Le social, face cachée de la crise libanaise

Beyrouth . Alors qu’une petite minorité s’est considérablement enrichie, la grande majorité des Libanais vit dans les pires difficultés.

Beyrouth, envoyé spécial.

La crise au Pays du cèdre sur fond de clivages politico-confessionnels est bien l’arbre qui cache la forêt sociale. La dette publique, 15 milliards de dollars, avoisinant 190 % du produit intérieur brut (PIB), est colossale. Elle a été multipliée par 25 en l’espace de vingt ans. Plus portés sur la crise politique qui ronge le pays, les médias libanais n’évoquent que peu ou pas du tout la gravité de la situation économico-sociale du pays ni d’ailleurs ces fortunes qui se sont amassées en un temps aussi court. La « présence syrienne », qui, à en lire une bonne partie de la presse ou à entendre certains Libanais, serait responsable de tous les maux qui rongent le pays, a bon dos.

La reconstruction de ce qui a été détruit durant les quinze années de guerre civile, sur fond de spéculation immobilière et de gestion clientéliste, n’est pas étrangère au gonflement de la dette publique et à la constitution de fortunes colossales ayant bénéficié aux proches du clan Hariri. Les 18 milliards de dollars de crédit qu’a nécessité la reconstruction du centre de Beyrouth continue de coûter très cher à l’économie libanaise.

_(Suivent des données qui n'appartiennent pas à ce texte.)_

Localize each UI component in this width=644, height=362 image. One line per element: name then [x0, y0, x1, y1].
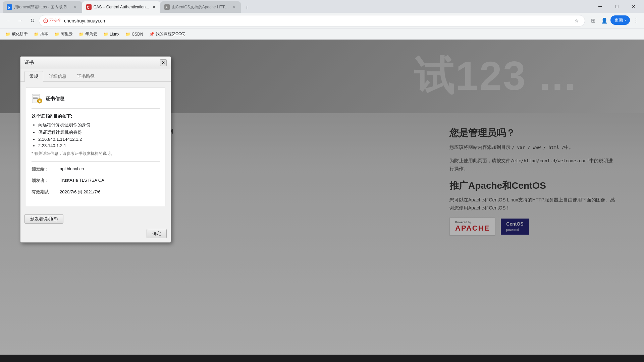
cert-purpose-heading: 这个证书的目的如下: — [32, 113, 160, 119]
dialog-footer: 颁发者说明(S) — [20, 212, 171, 226]
ok-button[interactable]: 确定 — [147, 229, 167, 238]
issued-to-label: 颁发给： — [32, 166, 58, 172]
update-button[interactable]: 更新 › — [610, 15, 630, 25]
navigation-bar: ← → ↻ ! 不安全 chenshuyi.biuayi.cn ☆ ⊞ 👤 更新… — [0, 13, 644, 29]
dialog-content-wrapper: ★ 证书信息 这个证书的目的如下: 向远程计算机证明你的身份 保证远程计算机的身… — [20, 82, 171, 212]
address-actions: ☆ — [573, 17, 581, 25]
cert-info-header: ★ 证书信息 — [32, 93, 160, 109]
minimize-button[interactable]: ─ — [592, 1, 608, 12]
dialog-tab-bar: 常规 详细信息 证书路径 — [20, 69, 171, 82]
bookmark-zccc[interactable]: 📌 我的课程(ZCCC) — [147, 30, 188, 38]
tab-2-close[interactable]: ✕ — [151, 4, 156, 10]
new-tab-button[interactable]: + — [242, 3, 252, 13]
profile-button[interactable]: 👤 — [599, 15, 610, 26]
bookmark-weihubingan[interactable]: 📁 威化饼干 — [3, 30, 31, 38]
cert-validity-field: 有效期从 2020/7/6 到 2021/7/6 — [32, 189, 160, 195]
svg-text:A: A — [165, 5, 168, 9]
cert-purpose-list: 向远程计算机证明你的身份 保证远程计算机的身份 2.16.840.1.11441… — [32, 122, 160, 148]
bookmark-liunx[interactable]: 📁 Liunx — [101, 31, 122, 38]
dialog-close-button[interactable]: ✕ — [160, 59, 167, 66]
tab-bar: b 用tomcat部署https - 国内版 Bi... ✕ C CAS – C… — [3, 0, 592, 13]
close-button[interactable]: ✕ — [626, 1, 641, 12]
purpose-item-1: 向远程计算机证明你的身份 — [38, 122, 160, 128]
tab-1-favicon: b — [7, 4, 12, 10]
bookmarks-bar: 📁 威化饼干 📁 插本 📁 阿里云 📁 华为云 📁 Liunx 📁 CSDN 📌… — [0, 29, 644, 40]
issued-by-value: TrustAsia TLS RSA CA — [60, 178, 160, 184]
window-controls: ─ □ ✕ — [592, 1, 641, 12]
security-label: 不安全 — [49, 18, 61, 23]
security-indicator: ! 不安全 — [43, 18, 61, 23]
ok-btn-wrapper: 确定 — [20, 226, 171, 242]
cert-note: * 有关详细信息，请参考证书颁发机构的说明。 — [32, 151, 160, 162]
tab-1-close[interactable]: ✕ — [73, 4, 78, 10]
browser-window: b 用tomcat部署https - 国内版 Bi... ✕ C CAS – C… — [0, 0, 644, 362]
bookmark-huaweiyun[interactable]: 📁 华为云 — [76, 30, 100, 38]
issued-by-label: 颁发者： — [32, 178, 58, 184]
forward-button[interactable]: → — [15, 15, 25, 26]
back-button[interactable]: ← — [3, 15, 13, 26]
validity-value: 2020/7/6 到 2021/7/6 — [60, 189, 160, 195]
purpose-item-2: 保证远程计算机的身份 — [38, 129, 160, 135]
svg-text:C: C — [87, 5, 90, 9]
bookmark-folder-icon-5: 📁 — [103, 32, 108, 37]
svg-rect-11 — [33, 98, 38, 99]
bookmark-folder-icon-1: 📁 — [5, 32, 10, 37]
tab-2-title: CAS – Central Authentication... — [94, 5, 149, 9]
purpose-item-3: 2.16.840.1.114412.1.2 — [38, 137, 160, 142]
purpose-item-4: 2.23.140.1.2.1 — [38, 143, 160, 148]
dialog-tab-general[interactable]: 常规 — [24, 71, 43, 82]
svg-rect-10 — [33, 97, 38, 98]
dialog-tab-details[interactable]: 详细信息 — [44, 71, 71, 81]
bookmark-folder-icon-3: 📁 — [54, 32, 59, 37]
issuer-statement-button[interactable]: 颁发者说明(S) — [24, 214, 63, 224]
url-text: chenshuyi.biuayi.cn — [64, 18, 570, 23]
bookmark-folder-icon-2: 📁 — [34, 32, 39, 37]
certificate-dialog: 证书 ✕ 常规 详细信息 证书路径 — [20, 56, 171, 243]
bookmark-folder-icon-6: 📁 — [125, 32, 130, 37]
svg-text:b: b — [8, 5, 10, 10]
address-bar[interactable]: ! 不安全 chenshuyi.biuayi.cn ☆ — [39, 15, 585, 26]
cert-info-title: 证书信息 — [46, 96, 64, 102]
tab-3-close[interactable]: ✕ — [231, 4, 237, 10]
tab-3-favicon: A — [164, 4, 170, 10]
tab-1[interactable]: b 用tomcat部署https - 国内版 Bi... ✕ — [3, 1, 82, 13]
dialog-titlebar: 证书 ✕ — [20, 57, 171, 69]
cert-issued-to-field: 颁发给： api.biuayi.cn — [32, 166, 160, 172]
extensions-button[interactable]: ⊞ — [588, 15, 598, 26]
bookmark-pin-icon: 📌 — [149, 32, 154, 37]
title-bar: b 用tomcat部署https - 国内版 Bi... ✕ C CAS – C… — [0, 0, 644, 13]
dialog-body: ★ 证书信息 这个证书的目的如下: 向远程计算机证明你的身份 保证远程计算机的身… — [26, 87, 165, 206]
svg-text:★: ★ — [38, 99, 42, 103]
cert-issued-by-field: 颁发者： TrustAsia TLS RSA CA — [32, 178, 160, 184]
tab-3[interactable]: A 由CentOS支持的Apache HTTP... ✕ — [160, 1, 241, 13]
tab-3-title: 由CentOS支持的Apache HTTP... — [172, 4, 229, 10]
validity-label: 有效期从 — [32, 189, 58, 195]
svg-rect-9 — [33, 96, 39, 96]
bookmark-csdn[interactable]: 📁 CSDN — [123, 31, 146, 38]
tab-2[interactable]: C CAS – Central Authentication... ✕ — [82, 1, 160, 13]
dialog-tab-path[interactable]: 证书路径 — [72, 71, 100, 81]
content-area: 试123 ... TP服务器后测试其是否正常运行。如果您可以阅读此页面，则正常运… — [0, 40, 644, 355]
bookmark-chaben[interactable]: 📁 插本 — [31, 30, 51, 38]
refresh-button[interactable]: ↻ — [27, 15, 38, 26]
svg-text:!: ! — [45, 19, 46, 23]
maximize-button[interactable]: □ — [609, 1, 625, 12]
tab-1-title: 用tomcat部署https - 国内版 Bi... — [14, 4, 71, 10]
bookmark-aliyun[interactable]: 📁 阿里云 — [52, 30, 75, 38]
menu-button[interactable]: ⋮ — [631, 15, 641, 26]
bottom-bar — [0, 355, 644, 362]
bookmark-star-icon[interactable]: ☆ — [573, 17, 581, 25]
dialog-title: 证书 — [24, 60, 34, 66]
issued-to-value: api.biuayi.cn — [60, 166, 160, 172]
bookmark-folder-icon-4: 📁 — [79, 32, 84, 37]
cert-icon: ★ — [32, 93, 42, 105]
tab-2-favicon: C — [86, 4, 92, 10]
toolbar-right: ⊞ 👤 更新 › ⋮ — [588, 15, 641, 26]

À l’origine, Rafik Hariri, alors premier ministre, avait conçu l’ambitieux projet de redonner à Beyrouth son rôle de capitale régionale financière. Il n’y est pas totalement parvenu parce que la donne a changé. De nouveaux pôles financiers - les pays du Golfe et même Amman, sont apparus et concurrencent Beyrouth. Résultat, si le centre de la capitale libanaise, avec ses hôtels de luxe, ses cafés-restaurants, donne l’image d’une ville moderne, voire développée, ayant retrouvé son passé prestigieux, les immeubles de bureaux sont désespérément vides faute d’acheteurs. On compterait de plus quelque 300 000 logements n’ayant pas trouvé preneurs. En revanche, les quartiers périphériques de la ville, notamment le sud déshérité de la capitale, ont été délaissés.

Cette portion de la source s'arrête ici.